Unlike in other countries, Memorial Day (Yom HaZikaron) in Israel is the day before Independence Day (Yom HaAtzmaut). For newcomers and visitors, this transition from mourning to rejoicing may seem strange. The reasoning is that while Independence Day marks the day David Ben-Gurion proclaimed the nascent country’s independence in 1948, Memorial Day is a reminder of how many people have died to establish and maintain the country. This includes victims of terrorist attacks.
There are a number of unique events on Yom HaZikaron, which starts this year at sundown on Sunday May 4 and ends 24 hours later. The day begins with a nationwide siren which is repeated at 11:00 AM the following morning when the entire country comes to a standstill. Tourists may be taken aback as drivers stop their cars on the side of highways and on city streets, get out, and stand at attention outside their cars for two minutes. Everyone in Israel knows someone to be remembered.
During the day, families visit military cemeteries and there are memorial programs all over the country. TV broadcasts are suspended. Instead of Grey’s Anatomy or Game of Thrones, the names of the fallen, including the date they died, are broadcast. This year the total will reach an estimated 24,000 names.
The last event of Yom HaZikaron is the lighting of 12 memorial torches at a public military ceremony on Jerusalem’s Mt. Herzl, which is also the location of one of the country’s main military cemeteries.
This year all of those lighting torches are women. The group, which is quite diverse, includes the first Ethiopian immigrant to be appointed Israel’s ambassador to Addis Ababa, the CEO of Intel Israel, Olympic and Paralympic athletes, a former Knesset member, an IDF major general, an Israel Prize winner who worked to promote an ultra-Orthodox lifestyle based on social openness and higher education, an actress, a computer engineer from The Technion, the founder of a women’s business venture in an Israeli Arab village, the manager of a center to help victims of sexual assault, and the main military reporter for Israel’s Army Radio (Galei Zahal).
The final woman chosen to light a torch this year is Miriam Peretz. An educator and mother of six, she lost her son, Uriel in Lebanon in 1998 and her son Eliraz, in Gaza in 2010. Her husband, Eliezer, died of a heart attack in 2005. Shirat Miriam, her autobiography, was published in Hebrew in 2011.
A deeply religious woman who was born in Morocco in the mid-1950s, she has a special relationship with the Golani Brigade, where both of her sons served, and with OU Israel, which has a program for soldiers called Mashiv HaRuach (Return the Spirit). The program is named for her sons.

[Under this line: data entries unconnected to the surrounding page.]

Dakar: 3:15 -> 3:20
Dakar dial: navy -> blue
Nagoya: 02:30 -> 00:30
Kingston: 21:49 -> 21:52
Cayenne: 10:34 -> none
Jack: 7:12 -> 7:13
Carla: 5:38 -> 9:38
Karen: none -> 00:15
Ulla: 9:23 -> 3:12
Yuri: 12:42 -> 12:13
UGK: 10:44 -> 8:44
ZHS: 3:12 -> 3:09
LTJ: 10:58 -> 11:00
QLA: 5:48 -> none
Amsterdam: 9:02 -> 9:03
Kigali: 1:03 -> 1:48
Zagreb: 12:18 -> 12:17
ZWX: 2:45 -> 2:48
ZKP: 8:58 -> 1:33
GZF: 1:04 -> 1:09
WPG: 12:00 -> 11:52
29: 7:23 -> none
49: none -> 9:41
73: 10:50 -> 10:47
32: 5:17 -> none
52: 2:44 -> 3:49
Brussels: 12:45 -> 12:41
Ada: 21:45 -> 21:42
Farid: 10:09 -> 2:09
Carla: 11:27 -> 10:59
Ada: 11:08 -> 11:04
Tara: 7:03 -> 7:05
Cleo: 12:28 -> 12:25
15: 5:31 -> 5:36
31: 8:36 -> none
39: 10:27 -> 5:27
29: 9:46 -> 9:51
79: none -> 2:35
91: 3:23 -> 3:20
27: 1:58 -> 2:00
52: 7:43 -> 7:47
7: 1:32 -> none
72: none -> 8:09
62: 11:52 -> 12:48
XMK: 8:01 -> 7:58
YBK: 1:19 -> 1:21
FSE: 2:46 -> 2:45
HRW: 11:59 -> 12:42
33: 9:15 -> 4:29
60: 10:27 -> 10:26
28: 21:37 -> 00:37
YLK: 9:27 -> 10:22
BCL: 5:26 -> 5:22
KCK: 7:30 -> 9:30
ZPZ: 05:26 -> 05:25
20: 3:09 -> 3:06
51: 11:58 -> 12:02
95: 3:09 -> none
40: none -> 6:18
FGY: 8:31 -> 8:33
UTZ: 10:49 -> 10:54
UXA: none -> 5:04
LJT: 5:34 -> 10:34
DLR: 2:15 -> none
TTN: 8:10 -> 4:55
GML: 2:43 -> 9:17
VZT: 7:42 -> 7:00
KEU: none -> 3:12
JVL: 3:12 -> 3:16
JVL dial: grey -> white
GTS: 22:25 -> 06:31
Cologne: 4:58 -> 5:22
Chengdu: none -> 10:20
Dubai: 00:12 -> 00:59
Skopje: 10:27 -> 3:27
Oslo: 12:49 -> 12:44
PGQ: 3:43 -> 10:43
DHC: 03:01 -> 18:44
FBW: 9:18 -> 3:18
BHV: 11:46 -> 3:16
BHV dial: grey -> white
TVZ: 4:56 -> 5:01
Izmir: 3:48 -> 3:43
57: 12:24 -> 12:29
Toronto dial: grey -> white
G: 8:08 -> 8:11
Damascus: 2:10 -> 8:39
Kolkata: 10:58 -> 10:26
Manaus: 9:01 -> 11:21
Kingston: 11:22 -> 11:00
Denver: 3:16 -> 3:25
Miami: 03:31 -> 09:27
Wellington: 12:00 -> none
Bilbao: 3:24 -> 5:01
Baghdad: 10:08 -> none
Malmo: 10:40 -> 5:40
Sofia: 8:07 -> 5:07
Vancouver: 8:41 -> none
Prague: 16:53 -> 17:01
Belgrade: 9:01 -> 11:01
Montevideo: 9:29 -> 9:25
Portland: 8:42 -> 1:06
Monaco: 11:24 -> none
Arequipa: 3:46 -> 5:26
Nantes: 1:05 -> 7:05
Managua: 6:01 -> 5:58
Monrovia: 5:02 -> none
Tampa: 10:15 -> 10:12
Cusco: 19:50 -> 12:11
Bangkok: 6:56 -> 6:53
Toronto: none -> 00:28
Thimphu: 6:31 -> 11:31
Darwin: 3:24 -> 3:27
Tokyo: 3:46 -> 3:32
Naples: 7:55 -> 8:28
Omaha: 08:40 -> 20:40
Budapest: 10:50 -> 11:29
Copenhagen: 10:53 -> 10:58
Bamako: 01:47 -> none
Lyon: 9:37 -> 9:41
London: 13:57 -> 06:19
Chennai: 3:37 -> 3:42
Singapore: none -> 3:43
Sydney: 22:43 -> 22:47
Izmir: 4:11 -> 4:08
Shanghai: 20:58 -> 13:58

“When Eliraz was killed, I said at his funeral that I didn’t want anything built in his memory,” Miriam Peretz says. “I wanted something spiritual. When the OU decided to name the Mashiv HaRuach program in memory of my sons, I knew this was the proper thing to do.”
“OU Israel designed Mashiv HaRuach to help IDF soldiers develop the spirit they need to do their jobs,” says Rabbi Avi Berman, Executive Director of OU Israel. “We also help them learn about the history of Zionism and the IDF. The idea is to stimulate their love for Am Yisrael,” he says.
“I’m incredibly proud that the OU decided to memorialize much more than my sons’ names,” Peretz says. “Mashiv HaRuach memorializes their spirit.”
Several thousand soldiers attend Mashiv HaRuach programs annually. Most of the programs are at the program’s headquarters in Gush Etzion (Etzion Bloc of settlements) south of Jerusalem. “They come for a few days and leave with a better understanding of why they are fighting in Gaza or Jenin,” she continues. “Mashiv HaRuach exposes them to the source of the spirit of Am Yisrael.”